The first paycheck of the month, under ProSal, is a fixed payment. This payment is simple to calculate-just divide the guaranteed base amount by 24. Let's say an associate's guaranteed base is $90,000. Divide $90,000 by 24, and the result of $3,750 would be the associate's first paycheck of the month, less routine payroll deductions.
The manager's job
As the practice owner or manager, it's your responsibility to make sure your associates are professional and effective and that they offer a full-service approach. For this reason, an effective manager will keep an eye on associates' second paycheck every month. Ideally, the second paycheck is more than the first one of the month. Our goal is to pay associates more than their guaranteed base. This is where exam room coaching might come into play, or reviewing of medical records and setting clearer standards of care inside the practice. If you have to make up a deficit at the end of the year, you need to take a hard look at why: Is the associate not productive? Do you have too many veterinarians? Do you need to adjust your fee schedule or how you charge for services? Your associate should make more than their guaranteed base, and this is a win for the associate and for the practice.
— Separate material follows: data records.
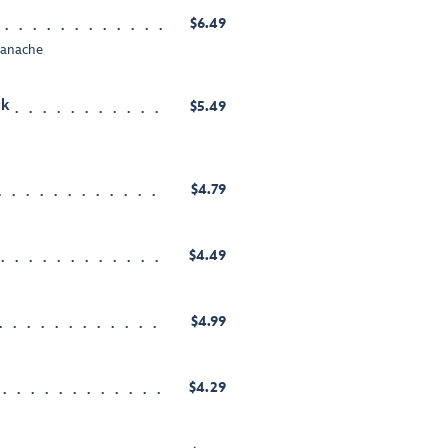
$6.49
Ganache
ck
$5.49
$4.79
$4.49
$4.99
$4.29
The second and final paycheck of the month needs you to calculate the associate's production for the previous month. Let's assume the associate produced $39,000 last month and you're paying them 21 percent of their production. Multiply $39,000 by 21 percent to get $8,190. But wait-the associate was already paid $3,750 for the first payroll of the month, so you subtract that amount already paid ($3,750) from $8,190, and the difference of $4,440 would be the associate's second and final paycheck of the month, less routine payroll deductions. The second paycheck is not a guaranteed check. It might be $10, or it might be $10,000-that all depends on the previous month's production. At the end of the year, if the associate wasn't paid an amount equal to their guaranteed base or more, you would owe them the difference. The guarantee comes in at the end of the year, not on a monthly or quarterly basis.
Why ProSal can work
This is the beauty of ProSal: The associate cannot make less than the guaranteed base-they can only make more. So, why would any associate not want to accept ProSal? If they're paid a salary of $90,000, then that would be all they could make. But with ProSal, it's guaranteed that the associate will make the base, yet they have the ability to make so much more. This is also a win for the practice, because, if the associate makes more, then so does the practice.
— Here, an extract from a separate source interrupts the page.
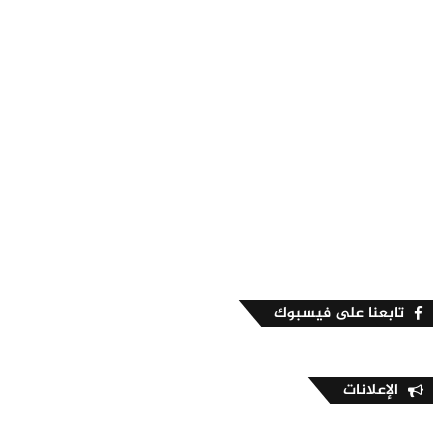
تابعنا على فيسبوك
الإعلانات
To those who say ProSal causes a veterinarian to oversell or cherry-pick cases that will generate more revenue, I disagree. What ProSal will do is make it obvious if an associate is behaving in an unscrupulous manner and bring to light the lack of maturity and professionalism within that individual, indicating that maybe they're not the right choice to be an associate in your hospital.
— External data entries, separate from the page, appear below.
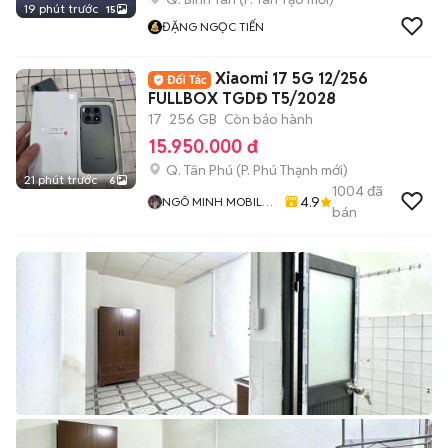
19 phút trước
15
ĐẶNG NGỌC TIẾN
Xiaomi 17 5G 12/256
FULLBOX TGDĐ T5/2028
17
256 GB
Còn bảo hành
15.950.000 đ
Q. Tân Phú
(
P. Phú Thạnh
mới)
21 phút trước
6
1004
đã
4.9
NGÔ MINH MOBILE
bán
SHOP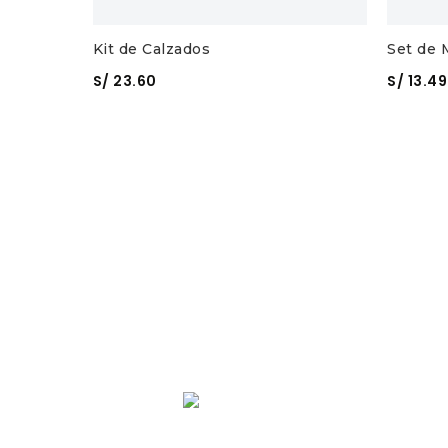
Kit de Calzados
Set de 
S/
23.60
S/
13.49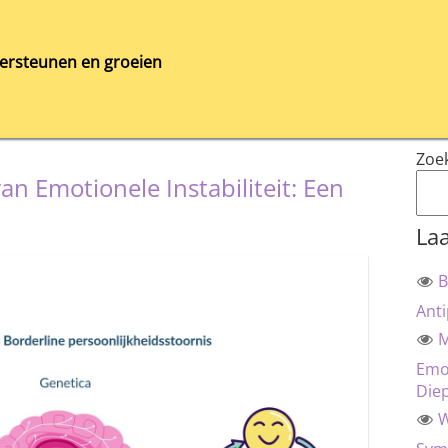
ersteunen en groeien
Zoe
n Emotionele Instabiliteit: Een
Laa
B
Anti
M
Emot
Die
W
ProSal can make such personality flaws more obvious, but it's not the cause of the problem. A veterinarian should offer and render services because it's the right thing to do for the patient, not because they're going to get paid more. I have run into very few veterinarians who purposely oversell or overcharge for services. On the contrary, I normally have a harder time getting doctors to charge effectively for what they do. But, if a veterinarian does indeed take the time to offer and educate clients about the necessary products and services their pet needs, then they should get paid for doing that. It's good medicine and good business.
Mark Opperman, BS, CVPM, is a founder of the national practice management firm VMC in Lawrence, Kansas. He is also the co-author, with Sheila Grosdidier, BS, RVT, PHR, of the dvm360 book The Art of Veterinary Practice Management, in its second edition.